Elke ramp lang van tevoren zien aankomen zonder dat je ook maar iets aan de loop van het lot kunt veranderen ... weinig gaven zijn frustrerender. De keus tussen onwetendheid of machteloze kennis is een dilemma dat de mensheid al een paar duizend jaar bezighoudt. In sciencefictionthriller Knowing krijgt het meisje Lucinda via een zesde zintuig reeksen cijfercodes door. Vijftig jaar later blijken die een minutieuze voorspelling te bevatten van elke catastrofe die in de tussentijd plaatsvond: van kettingbotsingen en natuurrampen tot 9/11. Een eng en intrigerend gegeven, vindt ook astrofysicus John die meteen op onderzoek uitgaat. Helaas is hij de deur nog niet uit of hij loopt vast in onzinsymboliek en met computertrucs dichtgesmeerde scènes.

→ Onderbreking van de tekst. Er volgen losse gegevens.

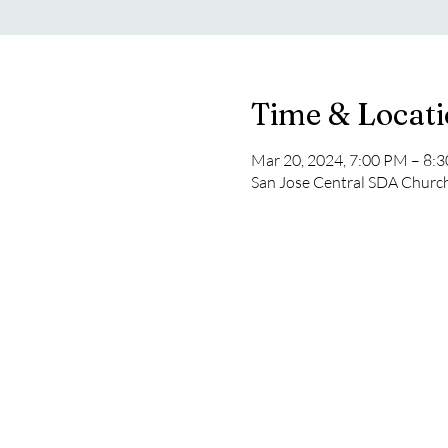
Time & Locat
Mar 20, 2024, 7:00 PM – 8:
San Jose Central SDA Church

De door Cage gespeelde hoofdpersoon John Koestler - een nuchtere, enigszins depressieve professor met een even schattig als slim zoontje - weet in het eerste halfuur nog enigszins te boeien. Want ziet hij spoken, of is die cijfercode van Lucinda echt zo gevaarlijk als Koestler denkt? En is hij de toegewijde vader die hij probeert te zijn, of brengt hij met zijn alcoholisme en obsessie voor de reeks cijfertjes zijn zoontje Caleb in gevaar? Niet veel later verliest Koestler alle krediet. Als hij in de code een voorspelling over een metroramp in New York ontwaart, besluit hij tegen alle menselijke logica in die metro op te zoeken - het idee achter deze sequentie is vermoedelijk vooral het tonen van zoveel mogelijk CGI-geweld. Ook lijkt het wel of Cage zich plotseling realiseert dat hij in een actiefilm zit en dat er dus weinig anders voor zijn personage op zit dan het brullen van zinnen als: Where is my son!.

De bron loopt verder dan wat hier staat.